The Null Device

Eccentrics of note: James Vipond is probably best known for his tireless crusade for non-sexual nudity þrough Poser graphics. His "nude Christian superheroes" page is no more (presumably it was too much for þe fragile sensibilities of some people out þere, or the legal departments of his hosts), but he now has a new page; and he has turned his attention to a classic pet project dear to numerous eccentrics and crackpots, among þem George Bernard Shaw and Noah Webster; namely, English spelling reform. (via Psychoceramics)

(And what he has to say actually makes sense; to be honest, the sooner we have one character representing the 'th' sound (which has no relation to the two letters in its name), the better, and the þ character would not only be backwards-compatible with Old English (and Icelandic), but also pretty cool. Bring it on, I say.)

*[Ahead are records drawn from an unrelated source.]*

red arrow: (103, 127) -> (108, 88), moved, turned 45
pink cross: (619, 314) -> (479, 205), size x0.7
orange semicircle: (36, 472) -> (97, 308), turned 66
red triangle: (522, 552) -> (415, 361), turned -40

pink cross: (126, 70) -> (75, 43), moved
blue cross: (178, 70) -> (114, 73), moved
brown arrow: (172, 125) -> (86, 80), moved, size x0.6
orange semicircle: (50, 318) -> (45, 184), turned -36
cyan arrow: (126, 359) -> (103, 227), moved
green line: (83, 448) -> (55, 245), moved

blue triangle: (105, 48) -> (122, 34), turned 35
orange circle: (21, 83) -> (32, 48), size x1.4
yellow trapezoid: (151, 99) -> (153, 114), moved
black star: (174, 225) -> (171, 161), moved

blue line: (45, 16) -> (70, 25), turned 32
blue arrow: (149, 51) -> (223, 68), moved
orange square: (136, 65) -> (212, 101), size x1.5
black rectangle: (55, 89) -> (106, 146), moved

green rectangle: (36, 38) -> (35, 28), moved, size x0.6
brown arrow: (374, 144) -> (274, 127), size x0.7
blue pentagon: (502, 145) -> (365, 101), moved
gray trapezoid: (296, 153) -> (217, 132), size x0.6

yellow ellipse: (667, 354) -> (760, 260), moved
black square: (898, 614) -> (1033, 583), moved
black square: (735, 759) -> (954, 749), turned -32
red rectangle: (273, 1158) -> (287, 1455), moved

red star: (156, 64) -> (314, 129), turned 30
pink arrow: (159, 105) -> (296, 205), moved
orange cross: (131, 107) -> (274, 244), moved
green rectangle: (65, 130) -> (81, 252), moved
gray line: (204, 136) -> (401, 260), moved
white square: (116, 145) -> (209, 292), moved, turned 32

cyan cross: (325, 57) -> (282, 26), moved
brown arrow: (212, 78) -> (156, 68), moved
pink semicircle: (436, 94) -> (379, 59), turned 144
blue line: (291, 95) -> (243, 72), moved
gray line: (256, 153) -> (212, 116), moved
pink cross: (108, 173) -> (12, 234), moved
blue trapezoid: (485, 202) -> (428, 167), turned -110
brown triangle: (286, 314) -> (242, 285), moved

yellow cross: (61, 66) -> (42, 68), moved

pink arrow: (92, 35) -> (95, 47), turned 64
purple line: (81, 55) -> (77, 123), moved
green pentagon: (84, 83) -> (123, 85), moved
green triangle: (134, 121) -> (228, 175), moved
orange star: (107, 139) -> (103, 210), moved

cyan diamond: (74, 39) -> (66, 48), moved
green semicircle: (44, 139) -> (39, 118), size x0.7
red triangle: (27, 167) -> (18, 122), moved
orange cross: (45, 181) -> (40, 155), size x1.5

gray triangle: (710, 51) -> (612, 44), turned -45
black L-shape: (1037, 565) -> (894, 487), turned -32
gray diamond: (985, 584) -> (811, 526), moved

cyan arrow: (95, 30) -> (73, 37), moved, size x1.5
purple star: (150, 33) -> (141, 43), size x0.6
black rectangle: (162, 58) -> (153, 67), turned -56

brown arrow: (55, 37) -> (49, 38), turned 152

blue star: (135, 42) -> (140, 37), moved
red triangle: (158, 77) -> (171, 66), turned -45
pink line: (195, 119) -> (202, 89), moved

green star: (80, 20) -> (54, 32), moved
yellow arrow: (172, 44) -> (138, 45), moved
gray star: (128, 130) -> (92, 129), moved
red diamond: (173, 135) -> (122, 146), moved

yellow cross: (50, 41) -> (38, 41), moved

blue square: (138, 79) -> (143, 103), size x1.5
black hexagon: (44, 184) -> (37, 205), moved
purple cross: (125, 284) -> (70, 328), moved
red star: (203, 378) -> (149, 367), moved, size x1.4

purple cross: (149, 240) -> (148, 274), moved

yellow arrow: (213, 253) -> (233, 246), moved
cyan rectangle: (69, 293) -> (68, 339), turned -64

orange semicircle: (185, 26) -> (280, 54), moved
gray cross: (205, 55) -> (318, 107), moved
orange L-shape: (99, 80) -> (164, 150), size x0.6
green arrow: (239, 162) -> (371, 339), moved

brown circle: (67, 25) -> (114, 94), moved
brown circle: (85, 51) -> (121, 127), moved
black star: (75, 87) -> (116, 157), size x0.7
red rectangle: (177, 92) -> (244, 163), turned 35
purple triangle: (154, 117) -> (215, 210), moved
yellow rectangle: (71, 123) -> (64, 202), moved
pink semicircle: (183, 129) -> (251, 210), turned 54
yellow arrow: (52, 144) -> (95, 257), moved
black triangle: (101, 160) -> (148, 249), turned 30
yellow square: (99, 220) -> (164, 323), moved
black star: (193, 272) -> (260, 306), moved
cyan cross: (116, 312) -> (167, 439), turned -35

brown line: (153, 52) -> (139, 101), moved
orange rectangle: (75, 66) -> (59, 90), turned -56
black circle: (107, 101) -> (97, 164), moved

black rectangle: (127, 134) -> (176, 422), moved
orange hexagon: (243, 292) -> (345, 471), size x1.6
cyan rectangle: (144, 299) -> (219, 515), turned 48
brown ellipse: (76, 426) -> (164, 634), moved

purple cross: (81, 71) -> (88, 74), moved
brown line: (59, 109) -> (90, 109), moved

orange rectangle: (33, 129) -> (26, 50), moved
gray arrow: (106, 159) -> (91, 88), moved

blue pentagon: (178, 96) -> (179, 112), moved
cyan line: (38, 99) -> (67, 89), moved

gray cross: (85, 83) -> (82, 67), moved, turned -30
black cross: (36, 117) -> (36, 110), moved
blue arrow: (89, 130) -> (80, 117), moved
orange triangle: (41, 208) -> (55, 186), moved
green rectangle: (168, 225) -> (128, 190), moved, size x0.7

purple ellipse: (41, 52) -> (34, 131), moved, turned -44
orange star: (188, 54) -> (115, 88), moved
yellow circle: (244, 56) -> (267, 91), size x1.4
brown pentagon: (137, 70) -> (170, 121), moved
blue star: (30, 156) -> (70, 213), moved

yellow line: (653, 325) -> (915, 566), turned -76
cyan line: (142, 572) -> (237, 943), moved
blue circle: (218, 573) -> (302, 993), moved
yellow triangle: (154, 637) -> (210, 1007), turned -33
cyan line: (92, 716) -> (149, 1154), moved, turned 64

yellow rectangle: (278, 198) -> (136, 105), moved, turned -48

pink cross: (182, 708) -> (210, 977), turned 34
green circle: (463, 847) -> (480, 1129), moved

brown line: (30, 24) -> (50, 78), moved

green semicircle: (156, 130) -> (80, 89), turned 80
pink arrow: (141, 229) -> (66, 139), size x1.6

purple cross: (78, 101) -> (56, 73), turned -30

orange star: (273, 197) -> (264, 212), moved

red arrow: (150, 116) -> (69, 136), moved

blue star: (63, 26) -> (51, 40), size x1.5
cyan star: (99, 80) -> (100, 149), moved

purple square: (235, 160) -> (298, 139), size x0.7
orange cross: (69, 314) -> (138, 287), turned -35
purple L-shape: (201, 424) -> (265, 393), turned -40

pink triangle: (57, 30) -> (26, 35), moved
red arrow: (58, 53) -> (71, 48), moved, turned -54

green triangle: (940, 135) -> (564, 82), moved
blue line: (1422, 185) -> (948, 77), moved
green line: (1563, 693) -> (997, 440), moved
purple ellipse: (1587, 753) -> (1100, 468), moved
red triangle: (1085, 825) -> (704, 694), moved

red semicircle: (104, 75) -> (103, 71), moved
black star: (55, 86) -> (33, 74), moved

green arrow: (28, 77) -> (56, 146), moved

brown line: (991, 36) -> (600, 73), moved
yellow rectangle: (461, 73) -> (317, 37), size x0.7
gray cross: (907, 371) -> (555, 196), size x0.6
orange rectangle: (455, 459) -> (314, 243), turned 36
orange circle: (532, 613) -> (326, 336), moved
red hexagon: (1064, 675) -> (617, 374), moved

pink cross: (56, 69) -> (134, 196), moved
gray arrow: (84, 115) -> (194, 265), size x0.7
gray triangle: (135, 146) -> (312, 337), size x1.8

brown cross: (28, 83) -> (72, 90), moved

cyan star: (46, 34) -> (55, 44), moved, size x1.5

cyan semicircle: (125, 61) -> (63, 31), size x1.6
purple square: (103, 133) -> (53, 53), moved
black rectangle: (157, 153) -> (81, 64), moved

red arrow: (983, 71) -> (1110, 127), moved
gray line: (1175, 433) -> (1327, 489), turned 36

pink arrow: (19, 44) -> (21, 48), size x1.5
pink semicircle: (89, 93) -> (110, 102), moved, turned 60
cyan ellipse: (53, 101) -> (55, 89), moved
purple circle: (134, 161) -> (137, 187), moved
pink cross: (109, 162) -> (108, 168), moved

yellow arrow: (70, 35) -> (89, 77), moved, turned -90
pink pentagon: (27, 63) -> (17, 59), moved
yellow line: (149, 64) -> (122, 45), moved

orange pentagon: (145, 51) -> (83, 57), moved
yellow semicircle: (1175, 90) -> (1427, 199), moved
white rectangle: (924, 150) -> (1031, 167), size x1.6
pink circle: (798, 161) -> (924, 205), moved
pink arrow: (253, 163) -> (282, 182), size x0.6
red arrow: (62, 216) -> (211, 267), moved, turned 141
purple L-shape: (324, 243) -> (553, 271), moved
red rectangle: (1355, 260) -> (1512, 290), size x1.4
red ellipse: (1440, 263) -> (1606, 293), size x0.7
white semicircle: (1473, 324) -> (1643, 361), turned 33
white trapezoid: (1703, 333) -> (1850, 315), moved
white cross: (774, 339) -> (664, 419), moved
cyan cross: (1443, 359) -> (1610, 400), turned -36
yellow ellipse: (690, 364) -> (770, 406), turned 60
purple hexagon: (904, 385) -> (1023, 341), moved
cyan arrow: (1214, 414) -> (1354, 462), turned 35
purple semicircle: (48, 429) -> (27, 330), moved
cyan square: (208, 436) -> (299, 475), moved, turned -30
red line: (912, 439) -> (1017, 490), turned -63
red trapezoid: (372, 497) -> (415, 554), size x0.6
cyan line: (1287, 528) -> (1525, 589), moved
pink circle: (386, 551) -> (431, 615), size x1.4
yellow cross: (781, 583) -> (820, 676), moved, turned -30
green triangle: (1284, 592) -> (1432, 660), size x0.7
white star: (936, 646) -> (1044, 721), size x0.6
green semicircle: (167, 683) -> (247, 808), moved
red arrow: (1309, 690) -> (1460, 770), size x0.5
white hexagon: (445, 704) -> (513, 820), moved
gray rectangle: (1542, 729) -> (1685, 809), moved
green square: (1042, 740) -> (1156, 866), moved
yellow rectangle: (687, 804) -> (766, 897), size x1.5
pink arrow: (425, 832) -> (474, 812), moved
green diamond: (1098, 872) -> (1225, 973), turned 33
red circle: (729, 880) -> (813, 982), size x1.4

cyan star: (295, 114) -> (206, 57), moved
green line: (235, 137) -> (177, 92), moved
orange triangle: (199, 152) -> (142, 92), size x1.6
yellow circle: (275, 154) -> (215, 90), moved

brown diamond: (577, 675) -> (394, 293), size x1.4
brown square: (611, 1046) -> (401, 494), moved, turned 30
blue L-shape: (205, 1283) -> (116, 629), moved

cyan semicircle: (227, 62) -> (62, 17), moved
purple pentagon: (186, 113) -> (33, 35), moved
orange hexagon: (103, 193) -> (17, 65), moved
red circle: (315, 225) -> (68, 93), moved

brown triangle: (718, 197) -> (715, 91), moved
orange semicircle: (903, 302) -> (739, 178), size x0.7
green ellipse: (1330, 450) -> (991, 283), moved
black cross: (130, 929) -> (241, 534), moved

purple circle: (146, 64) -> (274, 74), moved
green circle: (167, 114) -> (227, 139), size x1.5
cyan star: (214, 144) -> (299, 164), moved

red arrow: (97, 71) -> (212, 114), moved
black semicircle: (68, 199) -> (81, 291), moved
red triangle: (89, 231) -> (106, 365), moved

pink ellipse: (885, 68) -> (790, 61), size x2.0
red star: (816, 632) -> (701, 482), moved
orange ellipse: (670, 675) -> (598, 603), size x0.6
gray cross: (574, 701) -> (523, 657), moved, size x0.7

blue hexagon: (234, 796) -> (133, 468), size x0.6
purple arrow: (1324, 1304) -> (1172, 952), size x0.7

There are 6 comments on "":

Posted by: Derek http:// Sat Dec 1 19:49:21 2001

SPELLING reform? Those dummies have it bass-ackwards. The way to go is PRONUNCIATION reform! Just get everyone talk the way words are spelled.

It's happening anyways, as more and more people learn english from books, or from the internet.

Posted by: Graham http://grudnuk.com Sun Dec 2 07:32:33 2001

Which would be great, except I can't exactly say þ properly. Oddly enough, one of the Kings George had the same problem, so they changed the way Thames was pronounced to keep him happy. Yep, it was really pronounced with a þ once.

Posted by: Graham http://grudnuk.com Sun Dec 2 07:32:57 2001

doh.

Posted by: acb http://dev.null.org Sun Dec 2 15:12:46 2001

So "tems" is pronounced so by royal decree? I wonder whether there are similar stories behind "Worcester", "Featherstonehaugh" and other anomalies.

Posted by: sethg http://ropine.com Mon Dec 3 17:55:23 2001

Note that there are two "th" sounds in English, and two corresponding Icelandic letters: "eth" (Ðð) for "th" as in "thin", and "thorn" (Þþ) for "th" as in "those". (Or is þat þe oþer way around?)

Posted by: acb http://dev.null.org Tue Dec 4 03:40:05 2001

Did Old English have the eth/edh distinction?